Records provided —
= = =
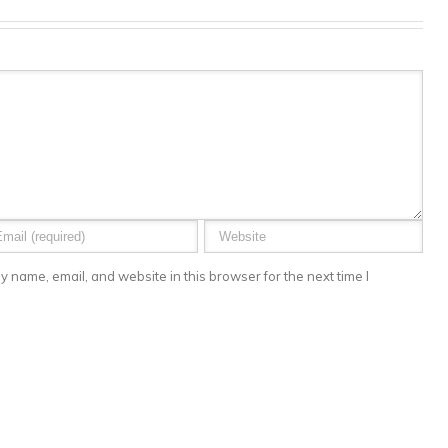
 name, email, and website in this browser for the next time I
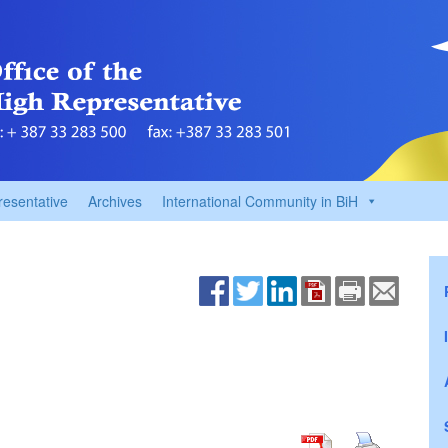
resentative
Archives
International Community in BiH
= = =
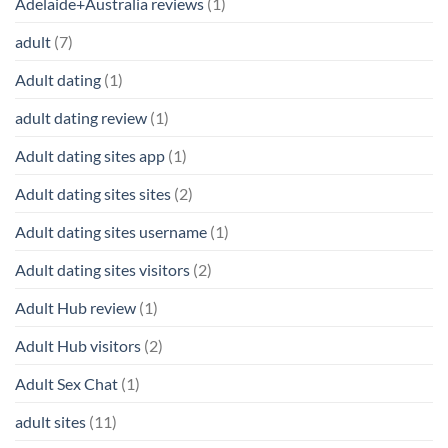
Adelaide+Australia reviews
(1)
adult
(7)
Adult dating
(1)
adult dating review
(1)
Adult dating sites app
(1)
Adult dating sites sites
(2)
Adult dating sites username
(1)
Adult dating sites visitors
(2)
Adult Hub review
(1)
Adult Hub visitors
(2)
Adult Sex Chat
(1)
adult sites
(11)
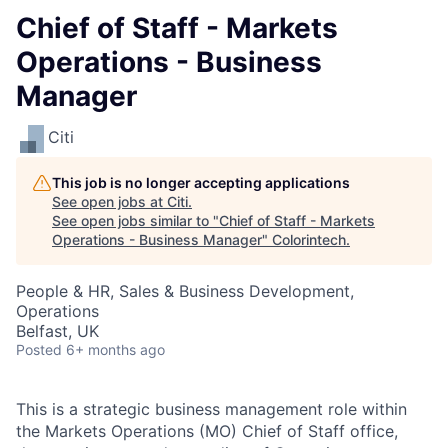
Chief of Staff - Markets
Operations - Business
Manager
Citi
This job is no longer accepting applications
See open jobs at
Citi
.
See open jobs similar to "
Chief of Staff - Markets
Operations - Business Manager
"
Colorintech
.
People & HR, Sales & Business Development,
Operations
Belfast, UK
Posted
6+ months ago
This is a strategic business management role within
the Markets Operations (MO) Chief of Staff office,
= = =
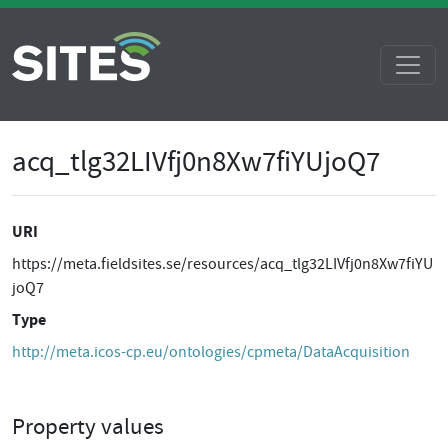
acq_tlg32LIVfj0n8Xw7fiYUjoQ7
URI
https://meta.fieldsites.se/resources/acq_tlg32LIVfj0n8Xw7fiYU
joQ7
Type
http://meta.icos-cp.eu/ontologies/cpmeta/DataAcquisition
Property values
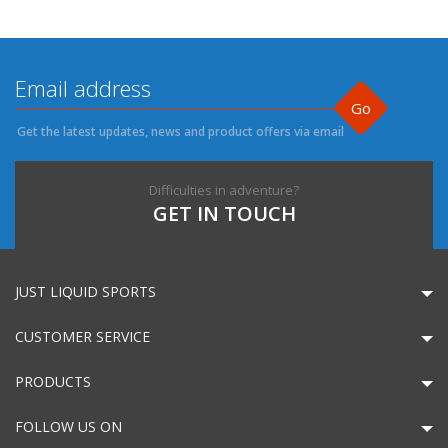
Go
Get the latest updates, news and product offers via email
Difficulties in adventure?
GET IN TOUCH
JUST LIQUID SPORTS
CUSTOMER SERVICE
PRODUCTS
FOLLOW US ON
= = =
Required work — Pictures in the material above should be skipped; print exactly the lines from the one with "name, email, and" through the one with "International Community in BiH".

Output —
 name, email, and website in this browser for the next time I
resentative
Archives
International Community in BiH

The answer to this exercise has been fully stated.